Christians, Homosexuality, and the Same-Sex Marriage Question
Zerilli, John, The Humanist
HUMANITY HAS a curious relationship with sex. It obviously enjoys it--there are nearly seven billion people in the world and not all that output could be the fruit of duty. Yet, for a practice so widespread and frequent, its morality is surprisingly controversial. Given that the two strongest urges in the animal kingdom are those for food and reproduction, it's also mysterious that one should receive all the moral attention. Religions are expert at constructing morals from nature and deriving values from facts. And what could be more natural than sex, which in most of the animal kingdom is indiscriminately performed? Why is this aspect of nature so hedged about with limitation? Isn't it true that in both consumption and reproduction, life is at stake--in the former case that of the individual, in the latter of the species? And that both practices naturally combine a survival requirement with pleasant sensations? Just as with the consumption of food, sex organs provide sensory stimulation.
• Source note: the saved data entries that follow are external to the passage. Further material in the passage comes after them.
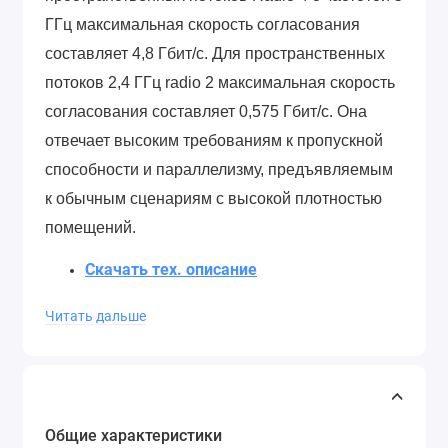
ГГц максимальная скорость согласования
составляет 4,8 Гбит/с.
Для пространственных
потоков 2,4 ГГц radio 2 максимальная скорость
согласования составляет 0,575 Гбит/с.
Она
отвечает высоким требованиям к пропускной
способности и параллелизму, предъявляемым
к обычным сценариям с высокой плотностью
помещений.
Скачать тех. описание
Читать дальше
Общие характеристики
It is beyond question that without these sensory incentives--if we were devoid of taste buds or bereft of sexual drive--far fewer of us would eat well enough and still fewer would bother with sex. There is therefore a natural rationality in the coalescence of function and feeling.
The Roman Catholic Church historically condemned sexual feeling while condoning the function; today it says only that feeling and function must at all times be inseparable. As against this, Christians--Roman Catholics included--don't think it base to savor food, and most would consider it acceptable to discuss cuisine quite freely and to be cultivated in the gastronomic arts. There is not nearly the same allowance in the case of sexual leisure. To be sure, there is as good a case for modesty with sex as there is with food; but there is no immediately obvious reason why sex should be so highly moralized when it involves consenting adults. If it is beset with dangers, then surely we ought to deal with them as we would deal with any other dangers in life, primarily through education. At this point established religions ought to be beyond shaming people for giving in to very natural urges when no one is harmed.
Perhaps these remarks are banal but they merit emphasis because the influence of professional morality is still considerable--nowhere more considerable and harmful than in the official position of most Christian churches on the question of homosexuality. To say this is not to overlook the many churches that have embraced the natural variety of sexualities in human culture. The point is that the official opinion in many Christian churches, mostly evangelical, is decidedly against variety in sexual expression. This is what happens when mentality is made to prevail over mind, when an insensitive literalism is allowed to suspend the operations of free intelligence and humane feeling.
As part of its advancement, and as a consequence of the liberation of intellect from instinct, humankind has separated sex from mere reproduction. Homophobic Christians who have personally embraced this advancement-whether or not they care to admit the fact openly--are reluctant to confront its implications for those of a different sexual orientation. Too often Christians revert to the procreative argument in support of the thesis that homosexuality is "contrary to nature" But in this sense so is contraception which, like gay sex, provides the opportunity to separate function from feeling, to curtail reproduction while allowing stimulation of the sex organs. How is the morality of one unprocreative act any more admissible, or natural, than the other? The truth is that the moral condition of both types of participants--judging from participation in the sex act alone--is the same.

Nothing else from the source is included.